In any case I had to get dressed because of emptying the dogs and taking the taxi into Kendal for the man at the electrical garage to look at it. You do not do that sort of thing in your dressing gown, certainly not if you want people to think that you are nearly middle class.
The point of being Marie Kondo is to make the clearing out of all of the camper van clutter go with a bit more of a swing. According to her website if you look at something and it does not give you a little thrill of joy, then you should throw it away.
If I followed that principle I would have a very empty house indeed, not least because the first things to go would be the wretched dogs, one of whom had been sick on the floor when I got up this morning. I think the resulting emotion could accurately be described as the exact inverse of a thrill of joy, and led to the dogs being unceremoniously booted out into the yard whilst I cleaned it up.
Still, I thought that I should give it a go, and approached the still-teetering stack of camper van clutter with a determination to dispose of anything joyless.
In fact this led to an awful lot of puzzled frowning.
I discussed my dilemmas with Mark on the telephone last night. He is more ruthless than I am, at least when it comes to household things. He is not at all ruthless when it comes to six foot lengths of rusty box-section steel. In the end he decided that we should keep the frying pan, but that the cutlery should be hoofed out because of it being twenty years old with plastic handles and purchased in a French supermarket, none of which made it likely to add glamour to our new Orient Express ambiance.
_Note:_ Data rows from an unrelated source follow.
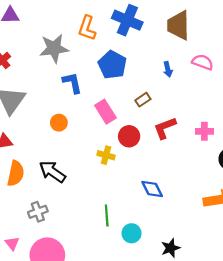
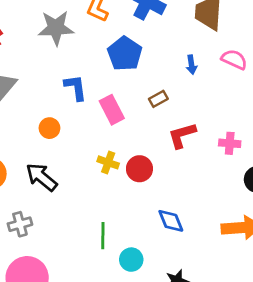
blue L-shape: (72, 83) -> (75, 87), moved
orange circle: (59, 123) -> (49, 128), moved
red circle: (129, 136) -> (139, 169), moved
blue diamond: (152, 189) -> (171, 221), moved

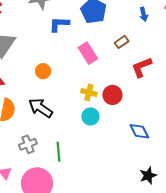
blue L-shape: (75, 87) -> (59, 24), moved, turned -75
green line: (103, 236) -> (58, 152), moved
cyan circle: (131, 260) -> (90, 116), moved

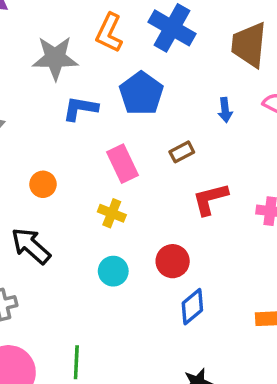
yellow cross: (89, 92) -> (112, 213), moved
red circle: (112, 95) -> (173, 261), moved
blue diamond: (139, 131) -> (192, 307), turned 70
green line: (58, 152) -> (76, 362), moved

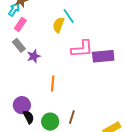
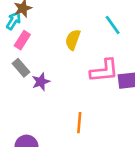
cyan line: (69, 16) -> (113, 25), moved
orange line: (53, 84) -> (79, 123), moved

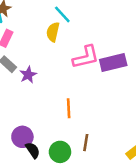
cyan line: (113, 25) -> (62, 14), moved

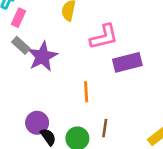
purple rectangle: (113, 62) -> (127, 62), moved
purple star: (28, 75) -> (42, 56), size x1.6

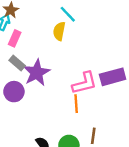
pink L-shape: (104, 37) -> (84, 83), moved
purple circle: (37, 123) -> (14, 92), moved

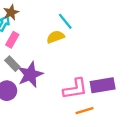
yellow semicircle: (59, 31) -> (56, 37), turned 54
orange line: (76, 104) -> (85, 111), moved, turned 72

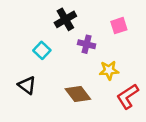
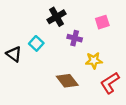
black triangle: (27, 85) -> (14, 54), moved

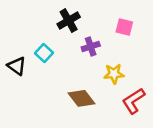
pink square: (102, 22) -> (124, 27), turned 32
purple cross: (75, 38) -> (91, 46), turned -32

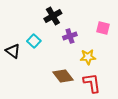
pink square: (124, 27) -> (103, 28), moved
red L-shape: (133, 101) -> (92, 83), moved, turned 115

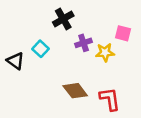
yellow star: (88, 57) -> (105, 52), moved

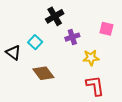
yellow star: (105, 52) -> (91, 58), moved
brown diamond: (75, 91) -> (43, 73), moved

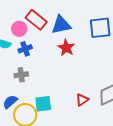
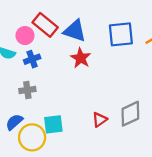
blue triangle: (61, 25) -> (75, 31), turned 30

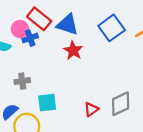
blue square: (121, 34) -> (112, 28), turned -30
blue cross: (32, 59) -> (30, 38), moved
cyan square: (53, 124) -> (47, 103), moved

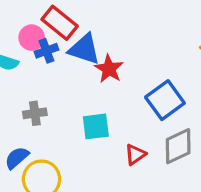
blue triangle: (67, 24) -> (84, 49), moved
blue square: (112, 28) -> (165, 100), moved
cyan square: (47, 103) -> (96, 126), moved

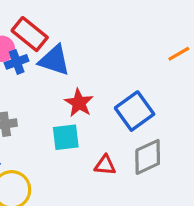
red star: (109, 69) -> (79, 103), moved
red triangle: (135, 154) -> (105, 165), turned 40

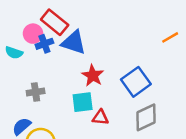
red triangle: (105, 165) -> (100, 117), moved

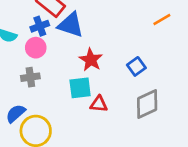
pink circle: (33, 34) -> (36, 48), moved
orange line: (170, 37) -> (162, 19), moved
blue square: (136, 82) -> (136, 66), size x0.6

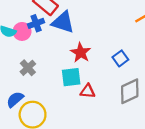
pink circle: (36, 48) -> (22, 31), moved
gray cross: (30, 77) -> (28, 68), turned -35

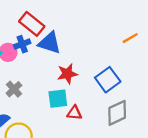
red star: (81, 53) -> (67, 74), turned 30
blue square: (120, 58) -> (108, 80), size x1.5

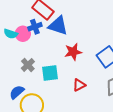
cyan square: (58, 99) -> (50, 73), moved
red triangle: (74, 113) -> (79, 85), turned -32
I agreed but it was not an easy disposal, I can tell you. I did not exactly feel a thrill of joy but I remembered that we have had many happy moments eating muesli with the spoons and spreading butter with the knives. After that I remembered that several of the forks have got bent tines, which are really irritating when you are eating, so my resolve hardened, and I put them in the dustbin.
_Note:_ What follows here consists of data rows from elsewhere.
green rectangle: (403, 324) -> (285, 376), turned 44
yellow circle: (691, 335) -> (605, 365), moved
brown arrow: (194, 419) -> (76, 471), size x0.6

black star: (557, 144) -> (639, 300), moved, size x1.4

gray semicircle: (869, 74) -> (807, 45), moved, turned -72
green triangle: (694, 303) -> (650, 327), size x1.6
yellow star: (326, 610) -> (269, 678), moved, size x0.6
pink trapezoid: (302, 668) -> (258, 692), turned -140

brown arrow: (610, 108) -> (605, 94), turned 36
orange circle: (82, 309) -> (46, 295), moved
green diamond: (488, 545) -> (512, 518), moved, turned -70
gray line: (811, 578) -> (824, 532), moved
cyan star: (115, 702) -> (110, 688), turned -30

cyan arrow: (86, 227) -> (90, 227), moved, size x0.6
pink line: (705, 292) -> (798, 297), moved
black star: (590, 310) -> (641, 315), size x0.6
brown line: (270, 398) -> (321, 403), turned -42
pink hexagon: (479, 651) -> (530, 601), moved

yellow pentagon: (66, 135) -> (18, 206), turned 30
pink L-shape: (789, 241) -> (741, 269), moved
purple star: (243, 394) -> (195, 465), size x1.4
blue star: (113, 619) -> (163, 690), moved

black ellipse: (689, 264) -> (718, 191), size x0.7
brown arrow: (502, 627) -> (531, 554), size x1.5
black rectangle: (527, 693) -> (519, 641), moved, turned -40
I must have been doing very well, because I filled the dustbin, which is a bit tiresome because the bin men won’t be coming until next Thursday, I will have to use next door’s until then.
I threw away all sorts of rubbish
I do not think we are going to need the quilts, which are ancient and made of the horrible fibre stuff instead of proper goose down, but I have saved them anyway, in case we decide to use them as insulation or to make padding for furniture. I do not know what to do with the children’s dressing gowns, or with the raincoat that has been mended with gaffer tape but still keeps the rain off, or with the wine glasses that we might replace with some nicer ones. There are so many difficult decisions to be made.
It is jolly difficult being Marie Kondo, even in dungarees.
I was not sorry when it was time to go to work.